Aerial view of part of the Resolution Copper Project, the town of Superior and Queen Creek Canyon. U.S. 60 goes up the canyon, right, and the Resolution exploration shaft and facilities are at the canyon’s south rim, at right center (white). Oak Flat campground is beyond the Resolution facilities./Wikipedia
By Peter Aleshire, publications editor for Payson Roundup, White Mountain Independent, publications of Kramer Media.
(Disclosure: Rose Law Group represents Resolution Copper.)
The Biden administration has now argued in court that the land exchange to make possible a massive copper mine near Superior should go forward despite objections lodged by members of the San Carlos Apache Tribe.
The administration had paused the 2,400-acre land exchange for the Resolution Copper Mine, after the outgoing Trump administration had fast-tracked final approval. The Justice Department has now filed legal briefs to oppose claims by environmental and Apache groups that the exchange violates treaties and religious freedom laws.
The proposed copper mine deep underground could ultimately create a 1,000-foot-deep, 2-mile-wide crater beneath Oak Flat, or Chi’chil Bildagoteel.
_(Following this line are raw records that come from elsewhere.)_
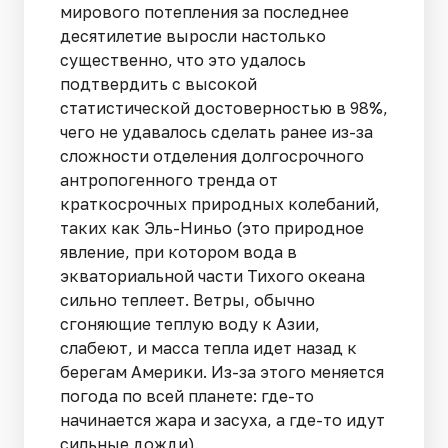
мирового потепления за последнее
десятилетие выросли настолько
существенно, что это удалось
подтвердить с высокой
статистической достоверностью в 98%,
чего не удавалось сделать ранее из-за
сложности отделения долгосрочного
антропогенного тренда от
краткосрочных природных колебаний,
таких как Эль-Ниньо (это природное
явление, при котором вода в
экваториальной части Тихого океана
сильно теплеет. Ветры, обычно
сгоняющие теплую воду к Азии,
слабеют, и масса тепла идет назад к
берегам Америки. Из-за этого меняется
погода по всей планете: где-то
начинается жара и засуха, а где-то идут
сильные дожди).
Apache groups maintain Oak Flats is sacred ground. The jumbled landscape of boulders and oaks also remains popular with climbers and campers.
However, much of the area was charred by the recent Telegraph Fire.
The U.S. Justice Department has filed a brief with the 9th U.S. District Court of Appeals maintaining that the land trade will not impose “a substantial burden on anyone, even if it severely impacts their religious exercise.”